Auditor for Claude Code skills and slash commands. Validates structured output against schemas using layered evaluation.
Project description
clauditor
Automated quality checks for Agent Skills. A skill is a reusable instruction file (SKILL.md) that tells Claude how to do a task. clauditor answers three questions about every run: Did it run? Did it return the right structure? Was the answer actually good? First two checks cost pennies and run in CI; the third is for release gates.
Contents
Why clauditor? · Install · One-minute example · Installing /clauditor · Using /clauditor · Quick Start · Three Layers · Suggest · CLI Reference · Pytest Integration · Eval Spec Format · Skill compatibility · Authentication · Reference docs
Why clauditor?
Three checks, cheap to expensive:
- Layer 1 — Did your skill produce the right structure? A free, instant check that runs in CI. Catches: "the output is missing the Venues section," "no phone numbers were extracted," "the URL is malformed." No LLM calls; pure regex and string matching against your assertions.

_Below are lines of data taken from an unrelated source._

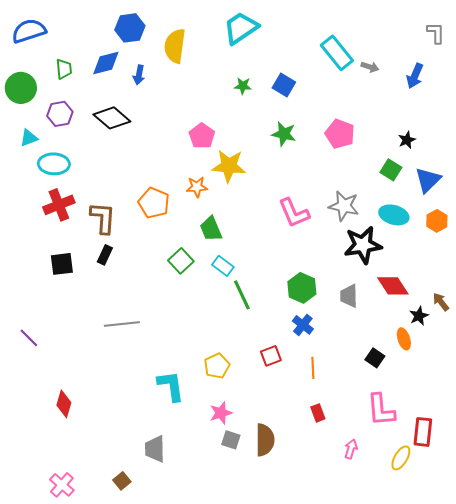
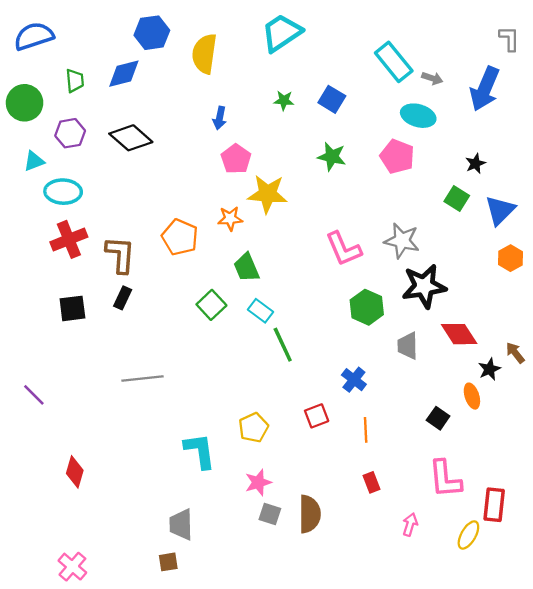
blue arrow: (139, 75) -> (220, 118), moved
blue arrow: (415, 76) -> (485, 89), size x1.5
cyan ellipse: (394, 215) -> (418, 116), moved
green hexagon: (302, 288) -> (367, 307), moved
brown square: (122, 481) -> (168, 562), moved, turned 30

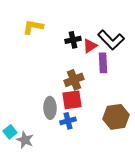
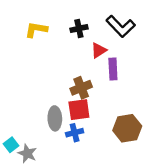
black cross: (73, 40) -> (79, 29), moved
black L-shape: (111, 40) -> (121, 26), moved

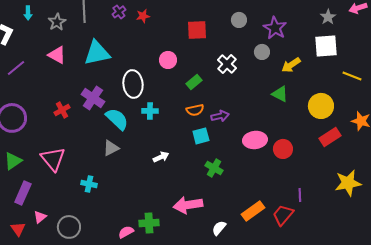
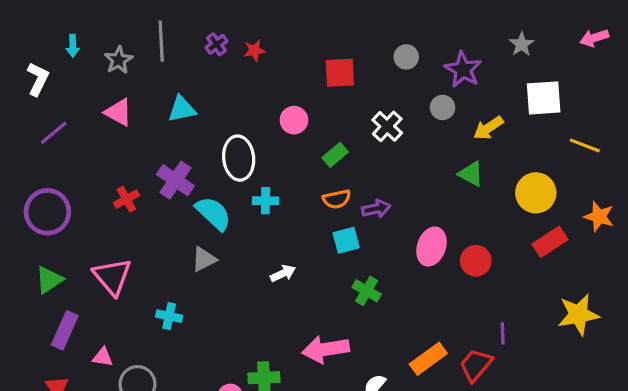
gray star: (328, 17) -> (522, 44), moved
cyan triangle: (97, 53) -> (182, 109), size x0.7
pink ellipse: (255, 140) -> (431, 247), turned -65
pink triangle: (40, 217) -> (103, 357), moved, turned 48

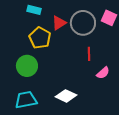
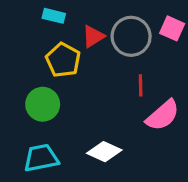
pink semicircle: (103, 73) -> (163, 115), size x1.6

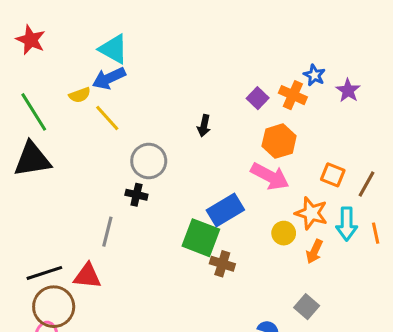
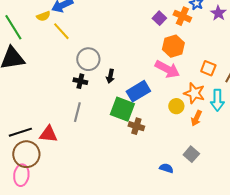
black arrow: (204, 126) -> (110, 76), moved
gray line: (107, 232) -> (77, 112), moved

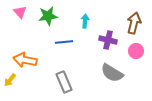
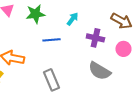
cyan arrow: (85, 21) -> (72, 19), turned 32
brown arrow: (134, 23) -> (121, 21), turned 105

- Layer 2 — Did it pull the right fields? A small LLM (Anthropic's Haiku model, ~pennies per run) reads the skill's output and validates it against a schema you write. Catches: "the venue's address field is empty," "tier-1 entries are missing a website URL."

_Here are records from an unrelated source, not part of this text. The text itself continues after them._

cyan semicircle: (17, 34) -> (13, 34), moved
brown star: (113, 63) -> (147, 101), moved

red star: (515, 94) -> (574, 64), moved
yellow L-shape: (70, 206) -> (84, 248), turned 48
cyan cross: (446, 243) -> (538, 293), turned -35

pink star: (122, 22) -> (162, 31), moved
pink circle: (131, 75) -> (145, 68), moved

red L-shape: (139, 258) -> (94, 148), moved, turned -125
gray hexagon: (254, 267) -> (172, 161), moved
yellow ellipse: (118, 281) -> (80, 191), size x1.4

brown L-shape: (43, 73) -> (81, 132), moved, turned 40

- Layer 3 — Was the answer actually useful? A stronger LLM (Anthropic's Sonnet model, ~dollars per run) grades the output against your rubric. Run on release, not every commit. Catches: "the venues are too far from the requested area," "the recommendations don't match the kid's age range."
The same eval.json file drives all three layers. You write it once; clauditor uses it for static checks, structured-field grading, and rubric scoring.
Install
pip install clauditor-eval
clauditor --version
Layer 1 works without any LLM credentials. Layers 2 & 3 and propose-eval need either an Anthropic API key (ANTHROPIC_API_KEY) or the claude CLI installed and signed in to a Claude Pro/Max subscription — see Authentication.
Installing from source (for contributors)
git clone https://github.com/wjduenow/clauditor.git
cd clauditor
uv sync --dev
uv is the project's package manager; it's a faster drop-in for pip + venv.
One-minute example
Both paths below assume you already have a SKILL.md — clauditor checks skills, it doesn't write them. A skill lives in .claude/skills/<name>/SKILL.md (modern layout) or .claude/commands/<name>.md (older layout); run ls .claude/ from your project root if you're not sure which you have.
I want a minimal eval spec I'll fill in myself. clauditor init reads your SKILL.md and writes a bare-bones eval.json next to it — no LLM call, no tokens spent. You add assertions and grading criteria from there.
clauditor init .claude/skills/my-skill/SKILL.md # generate a starter eval spec
clauditor validate .claude/skills/my-skill/SKILL.md # run Layer 1 against the skill
Expected output:
✓ Running /my-skill...
4/4 assertions passed (100%)
I want clauditor to write a richer eval spec for me. clauditor propose-eval sends your SKILL.md (and optionally a captured real-world run) to an LLM and gets back a populated eval.json with assertions, sections, and grading criteria already drafted.
clauditor propose-eval .claude/skills/my-skill/SKILL.md --dry-run # preview the prompt — no tokens spent
clauditor propose-eval .claude/skills/my-skill/SKILL.md # LLM writes the eval spec
clauditor validate .claude/skills/my-skill/SKILL.md # run Layer 1 against it
--dry-run prints the prompt clauditor would send to the LLM without making any API call — a cost-free preview so you can iterate on inputs before spending tokens.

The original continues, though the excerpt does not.